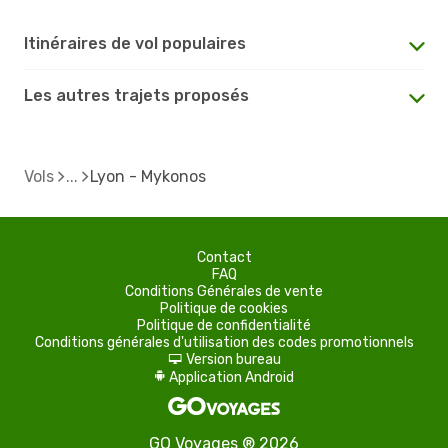
Itinéraires de vol populaires
Les autres trajets proposés
Vols
Lyon - Mykonos
Contact
FAQ
Conditions Générales de vente
Politique de cookies
Politique de confidentialité
Conditions générales d'utilisation des codes promotionnels
Version bureau
d
Application Android
A
GO Voyages ® 2026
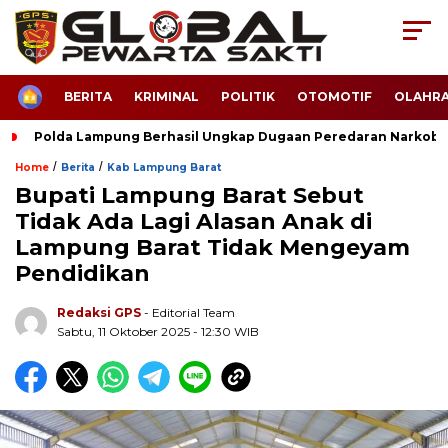
HOME
BERITA
KRIMINAL
POLITIK
OTOMOTIF
OLAHR
Polda Lampung Berhasil Ungkap Dugaan Peredaran Narkoba
/
/
Home
Berita
Kab Lampung Barat
Bupati Lampung Barat Sebut
Tidak Ada Lagi Alasan Anak di
Lampung Barat Tidak Mengeyam
Pendidikan
Redaksi GPS
- Editorial Team
Sabtu, 11 Oktober 2025 - 12:30 WIB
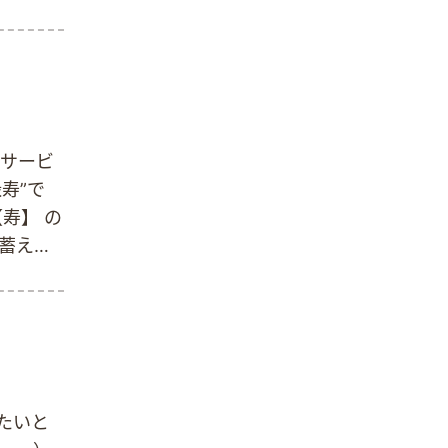
れから
)ﾉ
イサービ
寿”で
寿】 の
を蓄え、
 立身出
を始め模
つ一つ形
様に書
い
たいと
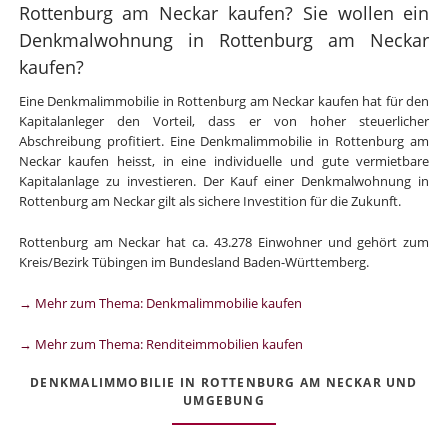
Rottenburg am Neckar kaufen? Sie wollen ein
Denkmalwohnung in Rottenburg am Neckar
kaufen?
Eine Denkmalimmobilie in Rottenburg am Neckar kaufen hat für den
Kapitalanleger den Vorteil, dass er von hoher steuerlicher
Abschreibung profitiert. Eine Denkmalimmobilie in Rottenburg am
Neckar kaufen heisst, in eine individuelle und gute vermietbare
Kapitalanlage zu investieren. Der Kauf einer Denkmalwohnung in
Rottenburg am Neckar gilt als sichere Investition für die Zukunft.
Rottenburg am Neckar hat ca. 43.278 Einwohner und gehört zum
Kreis/Bezirk Tübingen im Bundesland Baden-Württemberg.
→ Mehr zum Thema: Denkmalimmobilie kaufen
→ Mehr zum Thema: Renditeimmobilien kaufen
DENKMALIMMOBILIE IN ROTTENBURG AM NECKAR UND
UMGEBUNG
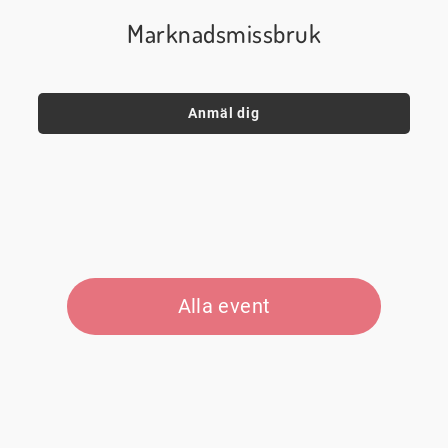
Marknadsmissbruk
Anmäl dig
Alla event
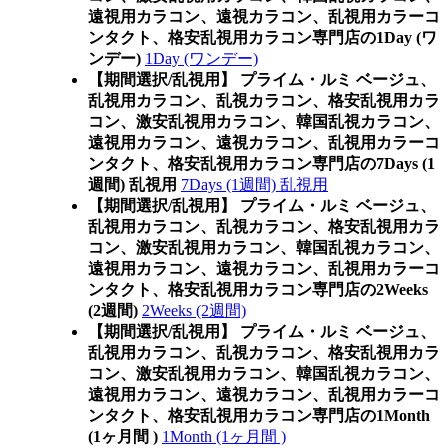
遠視用カラコン、遠視カラコン、乱視用カラーコ
ンタクト、格安乱視用カラコン専門店の1Day (ワ
ンデー)
1Day (ワンデー)
【期間選択/乱視用】 プライム・ルミ ベージュ、
乱視用カラコン、乱視カラコン、格安乱視用カラ
コン、激安乱視用カラコン、韓国乱視カラコン、
遠視用カラコン、遠視カラコン、乱視用カラーコ
ンタクト、格安乱視用カラコン専門店の7Days (1
週間) 乱視用
7Days (1週間) 乱視用
【期間選択/乱視用】 プライム・ルミ ベージュ、
乱視用カラコン、乱視カラコン、格安乱視用カラ
コン、激安乱視用カラコン、韓国乱視カラコン、
遠視用カラコン、遠視カラコン、乱視用カラーコ
ンタクト、格安乱視用カラコン専門店の2Weeks
(2週間)
2Weeks (2週間)
【期間選択/乱視用】 プライム・ルミ ベージュ、
乱視用カラコン、乱視カラコン、格安乱視用カラ
コン、激安乱視用カラコン、韓国乱視カラコン、
遠視用カラコン、遠視カラコン、乱視用カラーコ
ンタクト、格安乱視用カラコン専門店の1Month
(1ヶ月間 )
1Month (1ヶ月間 )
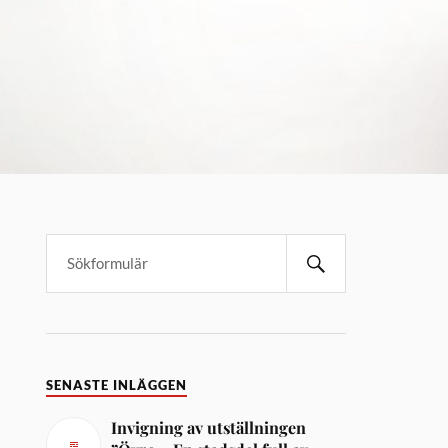
SENASTE INLÄGGEN
Invigning av utställningen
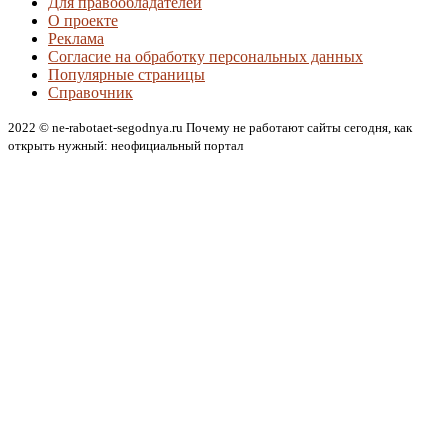
Для правообладателей
О проекте
Реклама
Согласие на обработку персональных данных
Популярные страницы
Справочник
2022 © ne-rabotaet-segodnya.ru Почему не работают сайты сегодня, как
открыть нужный: неофициальный портал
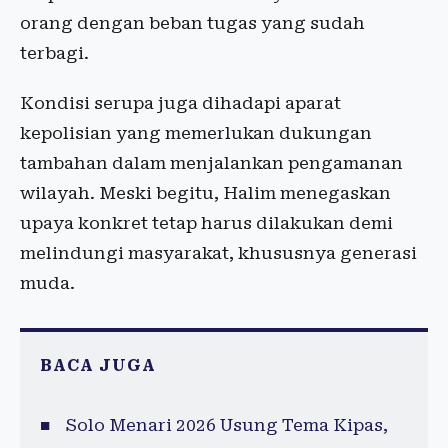
orang dengan beban tugas yang sudah
terbagi.
Kondisi serupa juga dihadapi aparat
kepolisian yang memerlukan dukungan
tambahan dalam menjalankan pengamanan
wilayah. Meski begitu, Halim menegaskan
upaya konkret tetap harus dilakukan demi
melindungi masyarakat, khususnya generasi
muda.
BACA JUGA
Solo Menari 2026 Usung Tema Kipas,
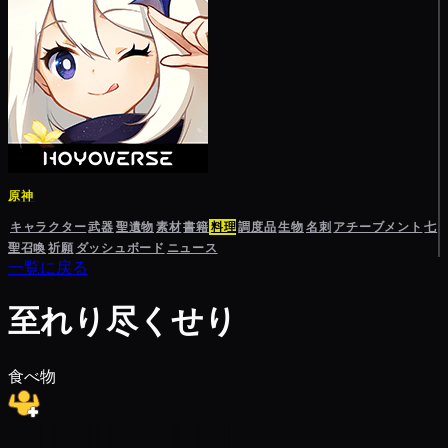
原神
キャラクター
武器
聖遺物
素材
書籍
料理
調度品
生物
名刺
アチーブメント
七
聖召喚
祈願
ダッシュボード
ニュース
一覧に戻る
至れり尽くせり
食べ物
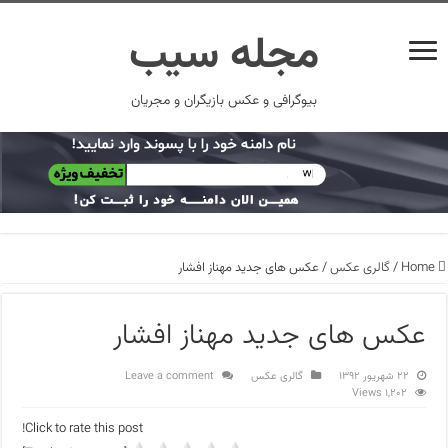
مجله سیب
بیوگرافی و عکس بازیگران و مجریان
Home
/
گالری عکس
/
عکس های جدید مهناز افشار
عکس های جدید مهناز افشار
۲۲ شهریور ۱۳۹۲
گالری عکس
Leave a comment
1,202 Views
Click to rate this post!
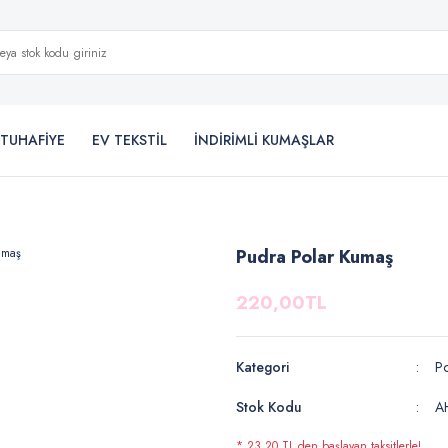
TUHAFİYE
EV TEKSTİL
İNDİRİMLİ KUMAŞLAR
Pudra Polar Kumaş
220,00TL
Kategori
Po
Stok Kodu
A
* 23,20 TL den başlayan taksitlerle!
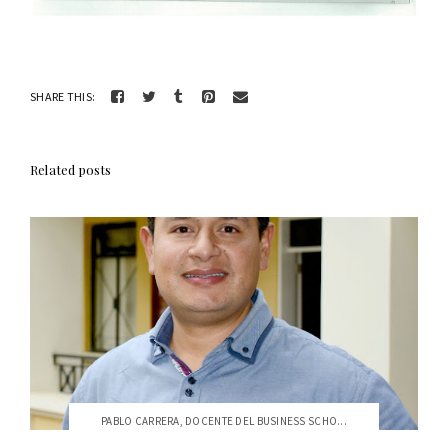
SHARE THIS:
Related posts
PABLO CARRERA, DOCENTE DEL BUSINESS SCHO...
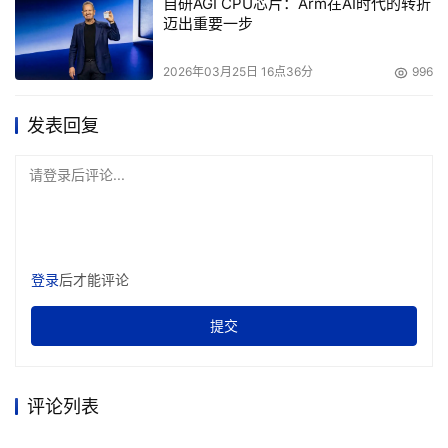
自研AGI CPU芯片：Arm在AI时代的转折
迈出重要一步
2026年03月25日 16点36分
996
发表回复
请登录后评论...
登录
后才能评论
提交
评论列表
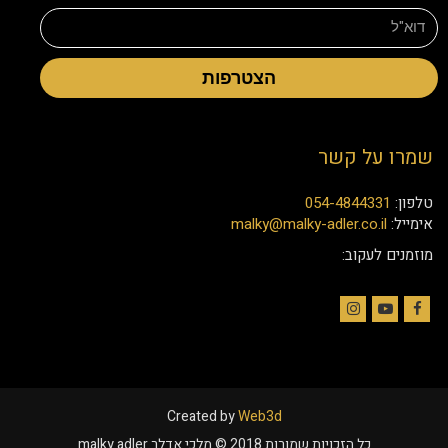
הצטרפות
שמרו על קשר
טלפון:
054-4844331
אימייל:
malky@malky-adler.co.il
מוזמנים לעקוב:
Instagram
YouTube
Facebook
Created by
Web3d
כל הזכויות שמורות 2018 © מלכי אדלר malky adler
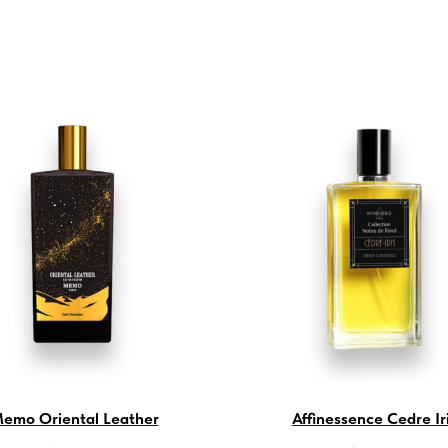
emo Oriental Leather
Affinessence Cedre Ir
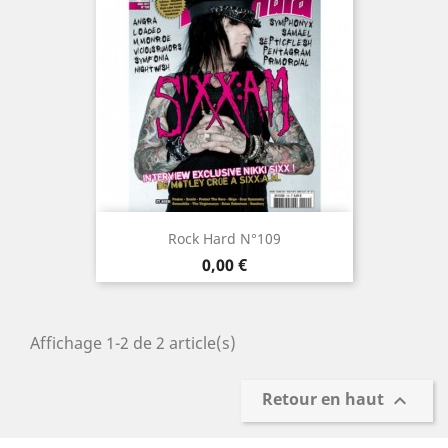
Rock Hard N°109
Prix
0,00 €
Affichage 1-2 de 2 article(s)
Retour en haut

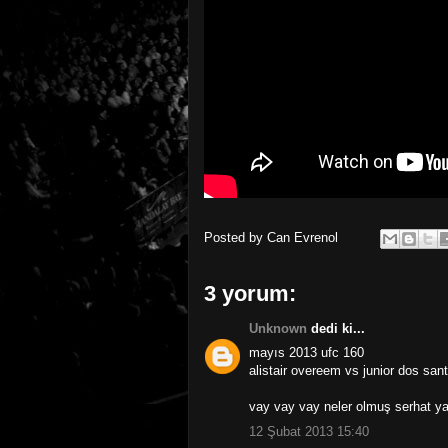
Posted by
Can Evrenol
3 yorum:
Unknown
dedi ki...
mayıs 2013 ufc 160
alistair overeem vs junior dos san
vay vay vay neler olmuş serhat y
12 Şubat 2013 15:40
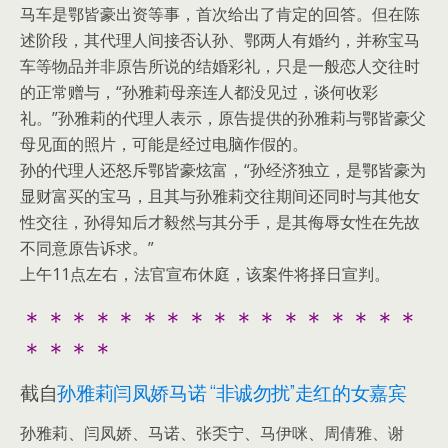
马车是鄂皆豪出资等事，首次给出了肯定的回答。但在陈
述阶段，其代理人间接否认孙、鄂两人有婚约，并称宝马
车等物品并非原告所说的结婚彩礼，只是一般恋人交往时
的正常赠与，“孙雅莉母亲连人都没见过，谈何收彩
礼。”孙雅莉的代理人表示，原告提供的孙雅莉与鄂皆豪父
母见面的照片，可能是经过电脑作假的。
孙的代理人还怒斥鄂皆豪炫富，“孙经济独立，是鄂皆豪为
显财富买的宝马，且其与孙雅莉交往期间还同时与其他女
性交往，孙得知后才毅然与其分手，是其侮辱女性在先故
不同意原告诉求。”
上午11点左右，法官宣布休庭，该案件将择日宣判。
＊＊＊＊＊＊＊＊＊＊＊＊＊＊＊＊＊
＊＊＊＊
截自
孙雅莉闫凤娇马诺 “非诚勿扰”走红的女嘉宾
孙雅莉、闫凤娇、马诺、张奀宁、马伊咪、周倩雅、谢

━━━━━━━━━━━━━━━━

Scan the lines above for "Politique", then copy every one that has it.

Politique de cookies
Politique de confidentialité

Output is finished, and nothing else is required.